When they reconciled to collaborate on the 2011 thriller The Skin I Live In, it wasn’t entirely harmonious. Pain and Glory, by comparison, was “one of the most beautiful experiences of my life”, he says. “[It was] an exercise in being humble and saying, ‘OK, I will understand what you wanna do and I am gonna detach from every tool that I had before.’ That meant a lot to him, the amount of confidence and trust I put in him.”

If making the film was easy, watching it certainly isn’t. Salvador, for example, smokes a lot of heroin after he’s introduced to it by Alberto, who, according to Banderas, is a “Frankenstein monster” assembled from parts of all Almodóvar’s leading men. Given the autobiographical nature of Pain and Glory, I ask what the pair’s relationship with drugs is like. “Pedro didn’t do heroin,” he says. “I did this and that but I didn’t do too much in my life. But there was a lot around us in Madrid in the 1980s.”

Salvador is the latest in a long line of gay roles Banderas has played, from the dashing boyfriend in Law of Desire (1987) to Tom Hanks’s lover in Philadelphia (1993). What does he think about the growing consensus that LGBT+ parts are too often given to straight actors? “I don’t really know,” he says. “I’ve played gay characters for a long time and have always tried to be very respectful to the gay community. I’m an actor. I just play the character and try to believe them completely when I’m doing them. I try not to perform them; I try to live them. But, you know, I’m not Zorro, either. I have never been heroic. I run away!”

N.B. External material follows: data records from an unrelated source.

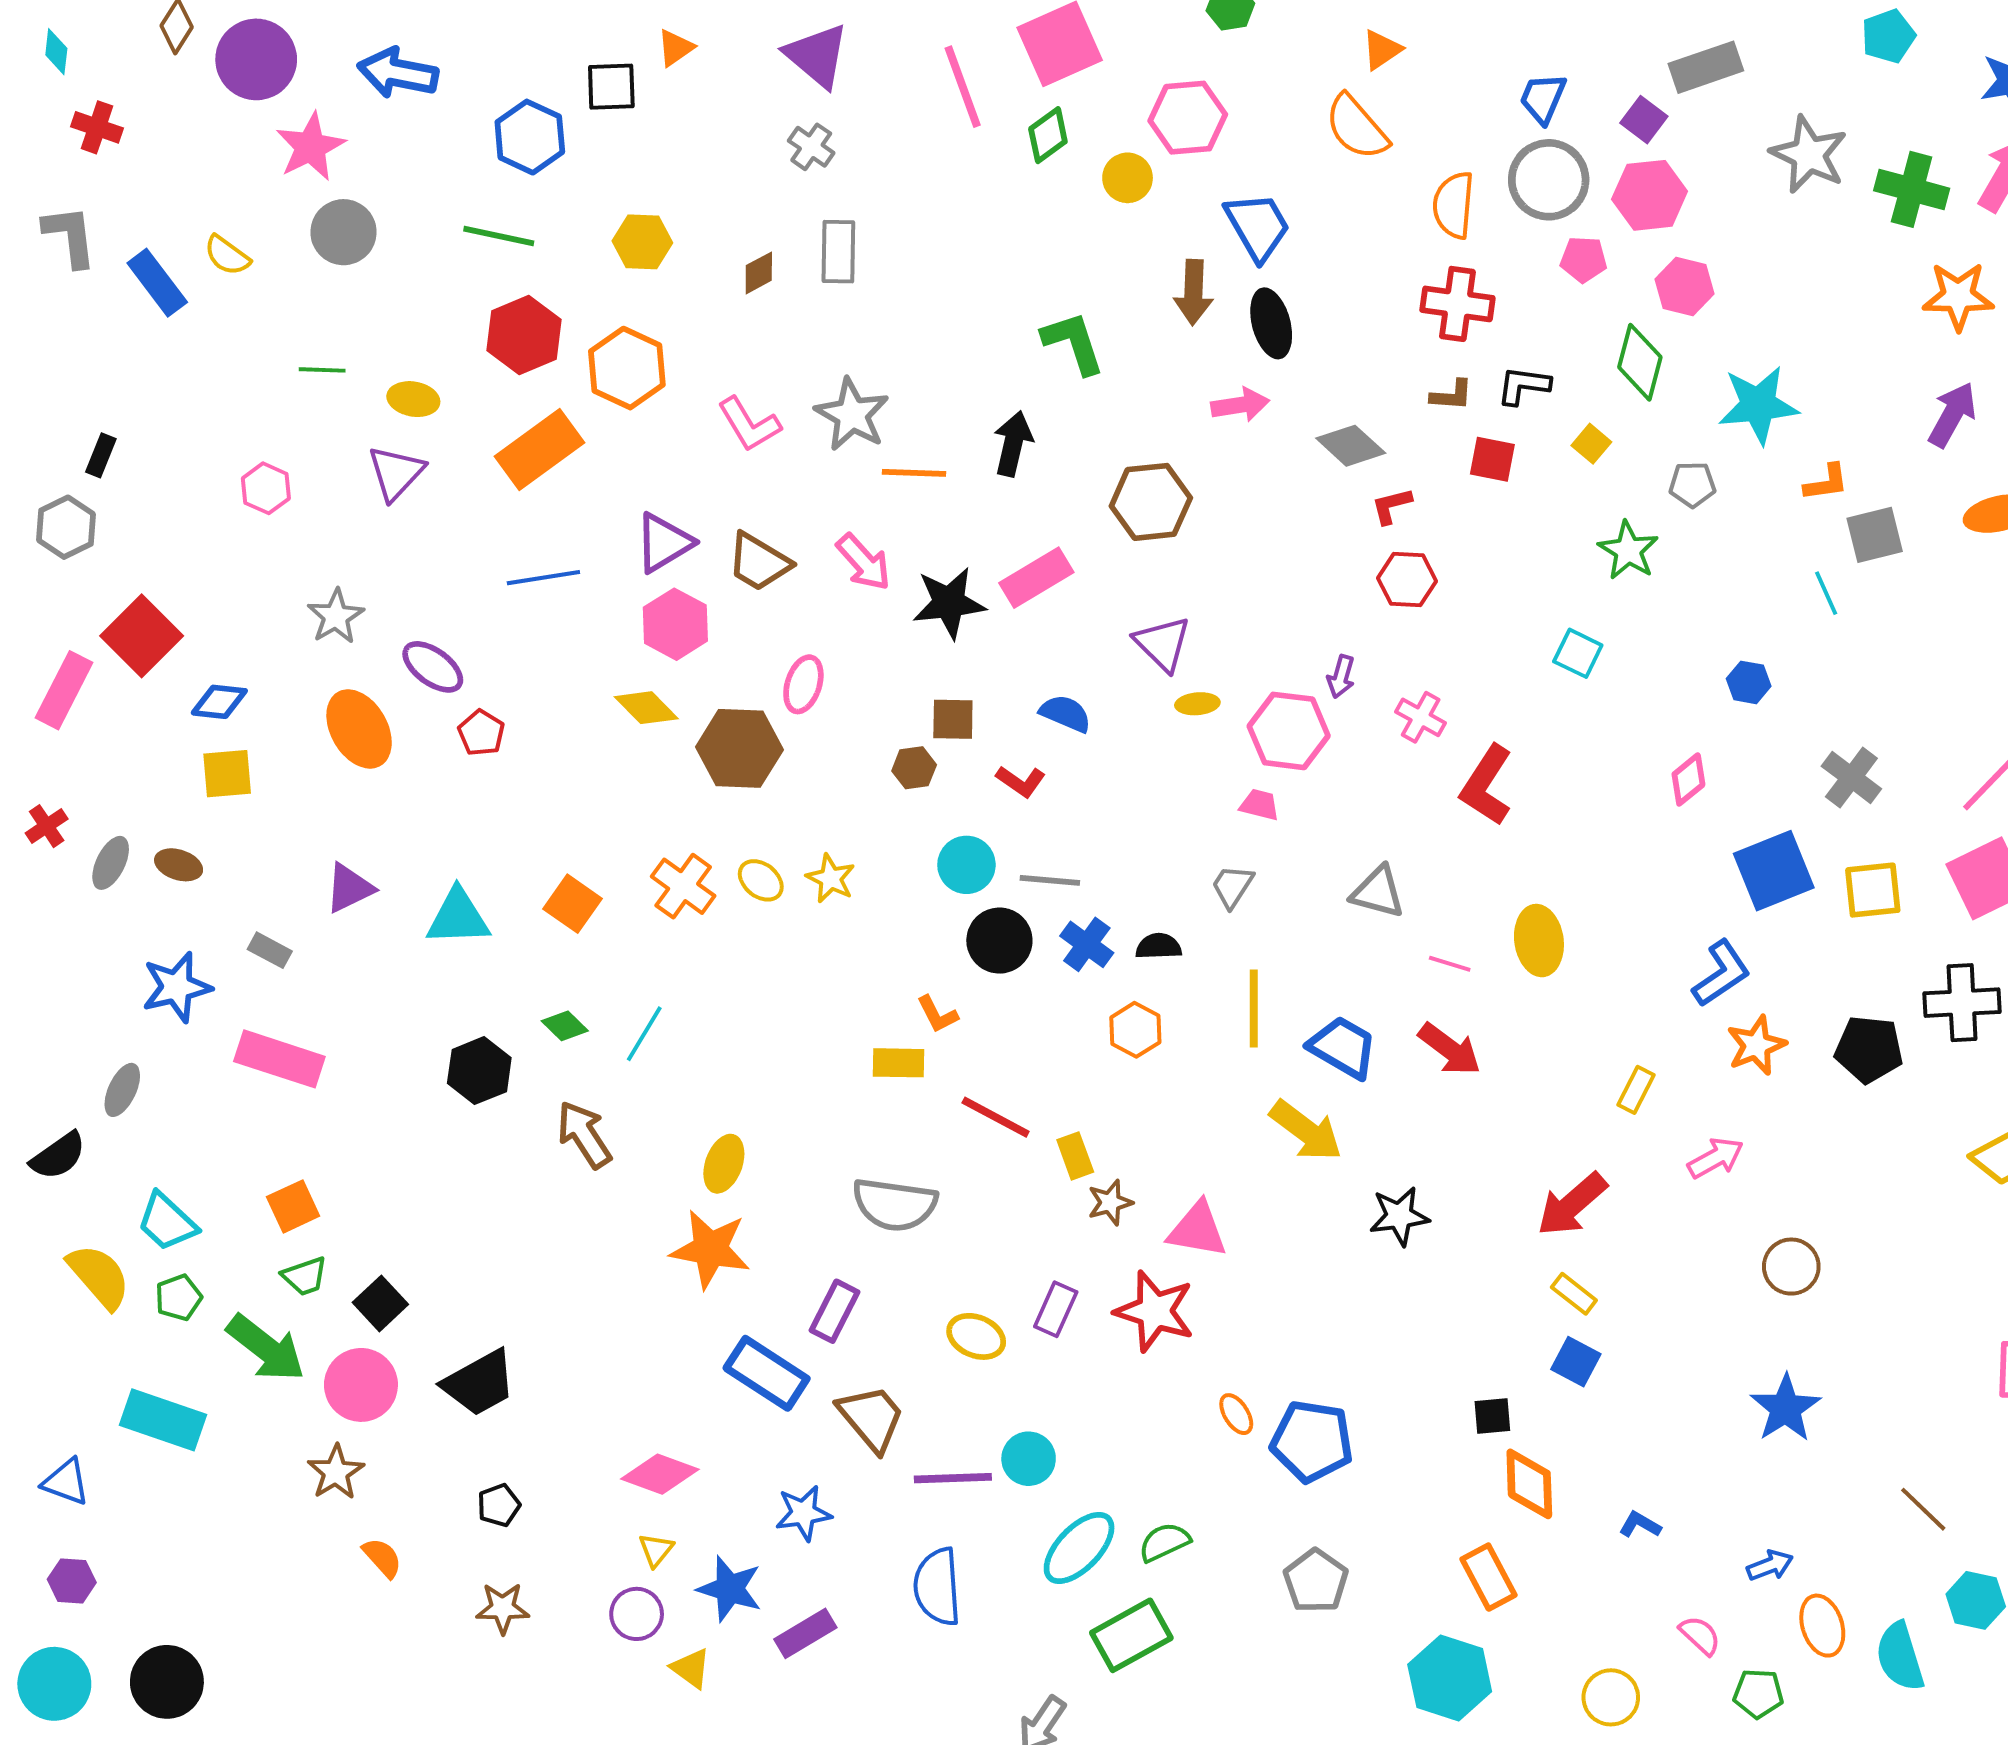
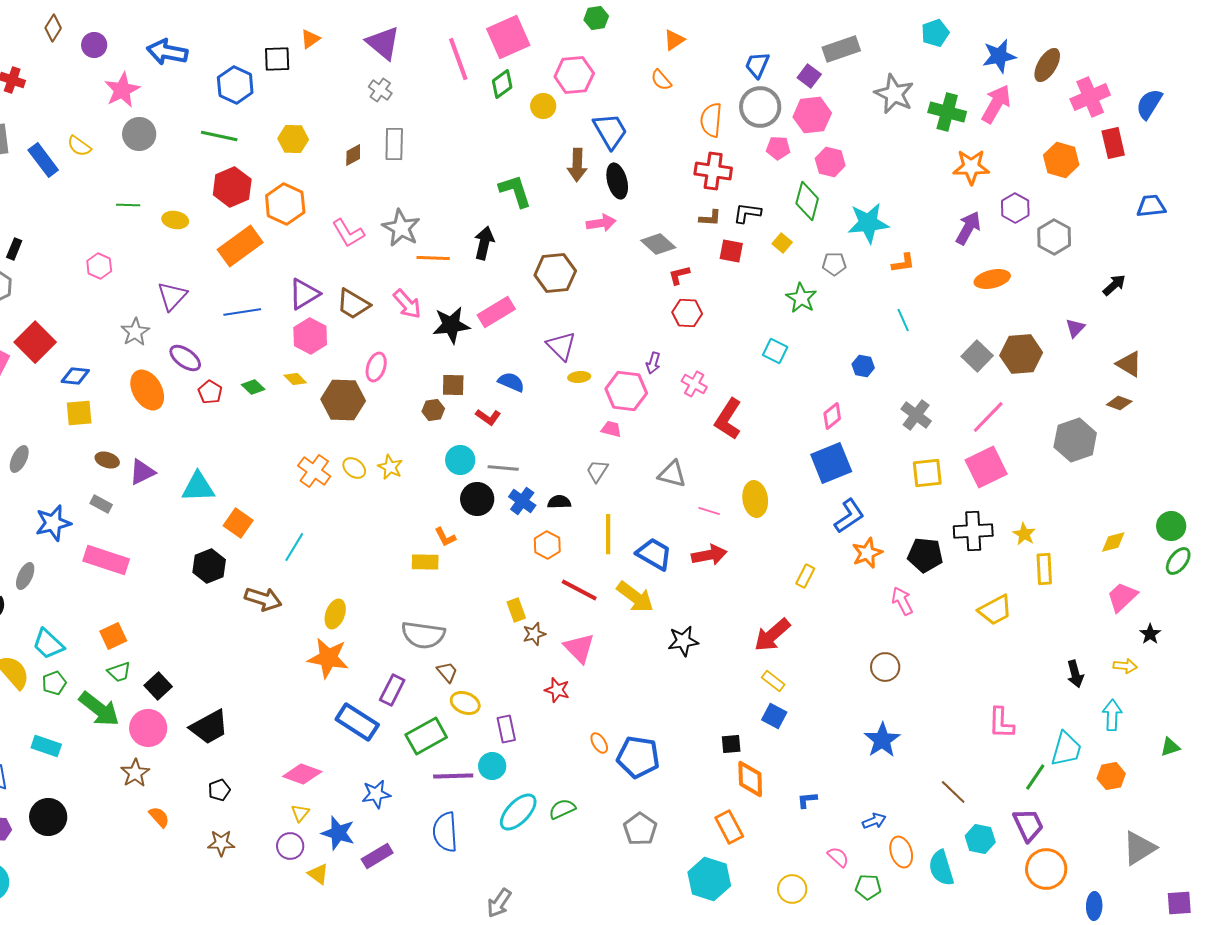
purple circle: (256, 59) -> (94, 45), size x0.6
orange semicircle: (1357, 127) -> (661, 80), size x0.6
purple triangle: (396, 473) -> (172, 296), moved
gray square: (1875, 535) -> (977, 356), moved, turned -32
yellow diamond: (646, 708) -> (295, 379), size x0.7
brown ellipse: (179, 865) -> (107, 460), moved
blue square: (1774, 871) -> (831, 463), moved
orange square: (573, 904) -> (238, 523), moved
green diamond: (565, 1026) -> (253, 387), moved
red arrow: (1450, 1049) -> (709, 555), turned -48
red line: (996, 1117) -> (579, 590), moved
brown arrow: (584, 1135) -> (263, 599), turned 141
pink arrow: (1716, 1158) -> (902, 601), moved, turned -88
pink triangle: (1197, 1230) -> (579, 648), turned 36
purple rectangle: (1056, 1309) -> (506, 729), moved, turned -36
red star: (1155, 1311) -> (557, 690), size x0.6
brown trapezoid: (871, 1418) -> (447, 672), moved, size x0.6
cyan rectangle: (163, 1420) -> (46, 746), size x0.7
blue L-shape: (1640, 1525) -> (807, 800), turned -35
green rectangle: (1131, 1635) -> (426, 736), moved
black circle: (167, 1682) -> (48, 817), moved

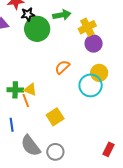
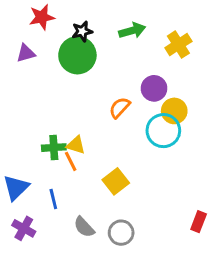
black star: (28, 14) -> (82, 31), moved
green arrow: (62, 15) -> (132, 31), moved
yellow cross: (87, 27) -> (178, 45), moved
purple circle: (94, 44) -> (154, 88), moved
gray semicircle: (31, 146) -> (84, 227), size x0.7

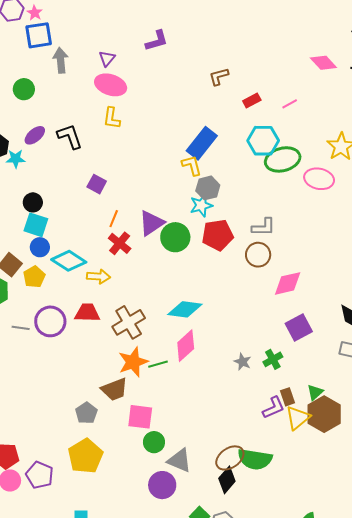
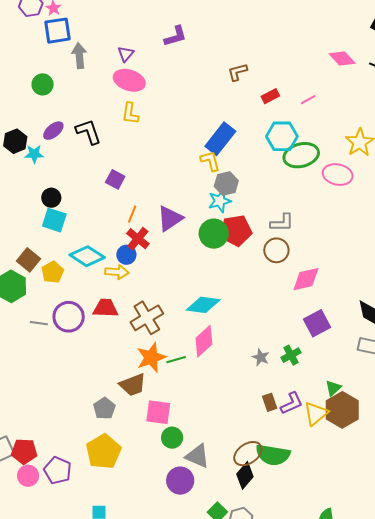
green circle: (175, 237) -> (214, 234), moved
blue circle: (40, 247) -> (126, 255), moved
brown rectangle: (288, 397) -> (270, 402), moved

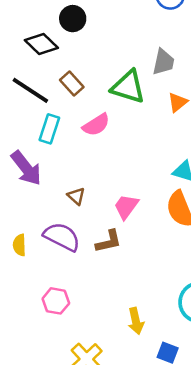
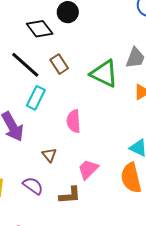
pink semicircle: (96, 125) -> (74, 121), moved, turned 110
purple semicircle: (62, 237) -> (33, 186), size x0.7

Recently, Banderas starred as his lifelong hero Pablo Picasso – both men were born in Malaga – in the National Geographic anthology drama Genius, for which he was nominated for an Emmy. While reviews were generally middling, the series was praised for the fact it addressed the artist’s misogyny as much as his art. (Picasso notoriously said that “women are machines for suffering”.) Does Banderas think people are too quick to defend someone like Picasso or, say, Kevin Spacey, because of their genius? “Or the opposite,” he replies. “If you are a celebrity you may be on trial several times.”

He elaborates. “There’s the normal trial in front of a judge, and then there is public opinion, and you can be condemned a thousand times and some people may come over on the street and hit you because they hate you.” He becomes serious. “You know, in Franco’s Spain, everyone was guilty until you proved the opposite. Well, we’re living in a society where you can be guilty in a second. Cary Grant said something very interesting once. He said that when somebody accuses you of something, whether it’s true or not, it’s like taking a pillow with feathers onto a terrace on a windy day and letting the feathers fly away, but then trying to pick up every one. It’s impossible. The sting stays and, as a public person, you have to be very careful all the time.“

And what about Quentin Tarantino, who co-starred with Banderas in Desperado? Once Upon a Time in Hollywood has once again put the director in the dock over whether his films exculpate abusive male behaviour. “I think an artist should be free,” he muses. “Then people should be free to agree or disagree. You have the freedom to continue watching his movies or not.” If you don’t like the way that Tarantino expresses himself on this particular issue, he notes, “[you can say] ‘I will never go and see a movie from Tarantino again’. Or ‘I love his movies and I’m gonna go and see them again’. I think we should respect that freedom.”

He clasps his hands and pushes them into his chest. “There are sometimes things in art that, I have to tell you, they bother me... but I will never, never, never censor them.”